The second obstacle is too fast technical and scientific development, which cannot be followed by society, social and juridical norms. The final catastrophic effects of such science behavior hit the nature. The system leaves to the individuals, to their abilities on the market, to the expressions of self-importance and to the crowd effects, how the software will find ways from research phase to application. Because only the final effect is important, no one asks, what is between.
It would have to be always the society norms and research on that level about the social consequences (like of "social" networks, smart phones, genetic abuses…) necessary, before allowing certain technical and bio-technical research to be started and results transferred into application. Then society and juridical research would also have to set the frames and methods of technical research and not opposite as happening today (source: Alliance for responsible, plural and united world). It is the self-and-power-taken freedom of science and capital, which take over the self-controlled freedom in naturally, socially and spiritually oriented societies.
There is one big gap in SW applications, which would have to join juridical, social, environmental, philosophical and technical views. This is control upon legislation execution, in first line of the constitutional, human right and environmental declarations. The tasks of such SW are described already several years in my book What after Democracy?

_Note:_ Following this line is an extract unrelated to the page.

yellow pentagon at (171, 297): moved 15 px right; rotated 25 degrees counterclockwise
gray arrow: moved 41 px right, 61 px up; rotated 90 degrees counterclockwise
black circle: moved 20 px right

https://www.researchgate.net/publication/322330927_WHAT_AFTER_DEMOCRACY_Searching_basic_principles_of_human_life_on_the_Earth
And the development of the studying version is going on in this year, including development of text and data structures for appropriate conversion of laws into principles and rules, following with similar records for projects. The basic task of this control SW is comparing if the parameters, defined in projects, match with those in rules. The defined paths of consideration rules at certain types of projects will assure equal, non-privileged and non-corrupted evaluation of all running projects and planned intentions, safeguarding in first line the natural, environmental and ecologic systems, resources and food production and unfair exploitation of human work. In fact this SW demands quite other way of defining legislation, first of all clear, simple and transparent.

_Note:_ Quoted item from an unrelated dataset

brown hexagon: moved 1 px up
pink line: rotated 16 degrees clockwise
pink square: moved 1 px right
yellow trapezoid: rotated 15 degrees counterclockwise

That is what humanity and the planet need from the science today, and not purchasing the public funded knowledge to the interests of capital groups, irrespective if chaotically written or based on the same principles.
Kevin W Jameson link to Software Carpentry https://github.com/swcarpentry/swcarpentry
That is an useful project. It is about nuts and bolts with a *nix command-line and Python bent. Nice approach to tooling. There is a good fit with current trends in computing for science.
I am reminded of Fred Brooks' "No Silver Bullets" theme. That is probably worthwhile in the context of this thread. Brooks opined that the current problems of software development are not about how to build software (e.g., at the level of software carpentry), but knowing what to build. And management of its achievement, I would add.
I have no idea what Brooks might say about the current rush to "AI" and Machine Learning. Maybe smelling the smoke of yet-another-silver-bullet missing its target.
If someone wanted to get started in developing some software as part of a scientific research effort, I think the Software Carpentry introduction to some fundamental tools would be a good place to start. It is an useful level of fluency. It won't help understanding how scientific computing projects fail, or what else is needed, but it won't hurt either.
Also, many MOOCs and other on-line activities feature this particular level of tooling, it being a favorite in academic curricula.
In the field of bioinformatics, much scientific software is written by graduate students who are trying to answer a research question. Many are fresh out of undergraduate programs and have no software engineering training. The requirements of the software often change as they make progress in their research. When a graduate student is doing all of the software work on a problem that may not yet be completely defined, the model of "write a formal requirements document up front, then compose a formal model, then code" seems like a fairy tale. They write some code (or modify the work of a former grad student), run it on what data they have, meet with their advisor, repeat.
There are some graduate students and postdocs who do have real-world software experience and manage to write portable code, package it for easy installation, and document it sufficiently for someone else to use it. In a few cases their programs become very widely used in subsequent research, for example sequence alignment tools. Whether they were constructed with formal methods, who knows, but everyone hopes that a peer-reviewed publication means that the software is correct. :)
I think the majority of such projects just die when the graduate student/postdoc moves on.
I have the good fortune to work on the UCSC Genome Browser team, which includes almost as many QA/testing/user support engineers as developers. Our PI (Jim Kent) has a professional software background and knows the value of QA. We can afford to hire them because we are a very widely used resource and therefore (knock on wood) well-funded. If only all scientific projects could be sufficiently funded to hire experienced software engineers and testers! But I don't think that's realistic, as long the scientific research enterprise is a system of indentured servitude for grads and postdocs.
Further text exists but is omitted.